What needs to be done.
Pictures are to be left out. Return exactly the lines below from the one with "Al 130 jaar tevreden klanten" up to and including the one with "Aspecto cansado".

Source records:
::::
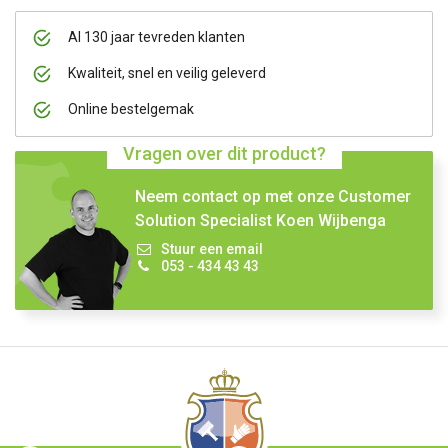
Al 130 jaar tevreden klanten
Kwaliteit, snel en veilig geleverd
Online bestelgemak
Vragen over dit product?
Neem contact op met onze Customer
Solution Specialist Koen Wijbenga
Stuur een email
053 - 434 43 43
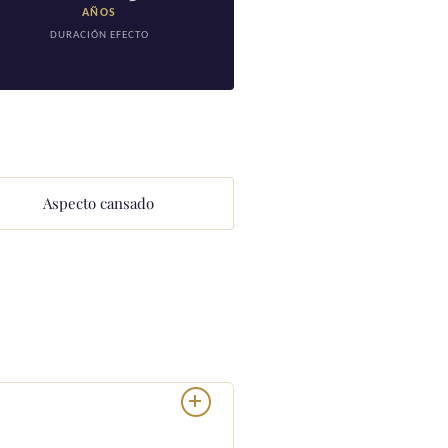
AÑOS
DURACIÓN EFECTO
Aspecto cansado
::::
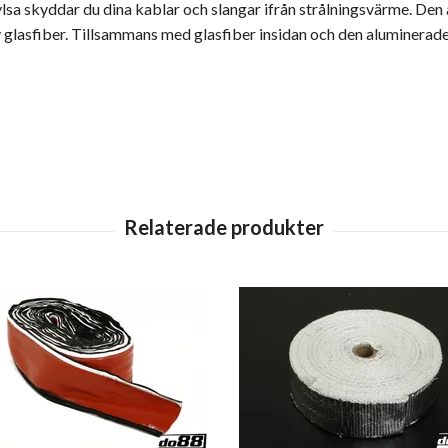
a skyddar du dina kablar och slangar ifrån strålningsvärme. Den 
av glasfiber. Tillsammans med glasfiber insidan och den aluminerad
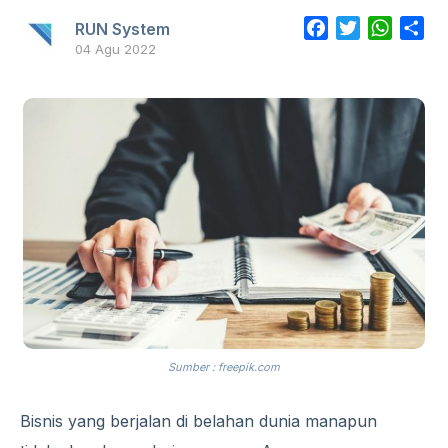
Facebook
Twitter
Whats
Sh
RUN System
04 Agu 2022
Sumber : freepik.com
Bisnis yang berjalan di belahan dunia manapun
::::
Solution for this exercise.
Al 130 jaar tevreden klanten
Kwaliteit, snel en veilig geleverd
Online bestelgemak
Vragen over dit product?
Neem contact op met onze Customer
Solution Specialist Koen Wijbenga
Stuur een email
053 - 434 43 43
AÑOS
DURACIÓN EFECTO
Aspecto cansado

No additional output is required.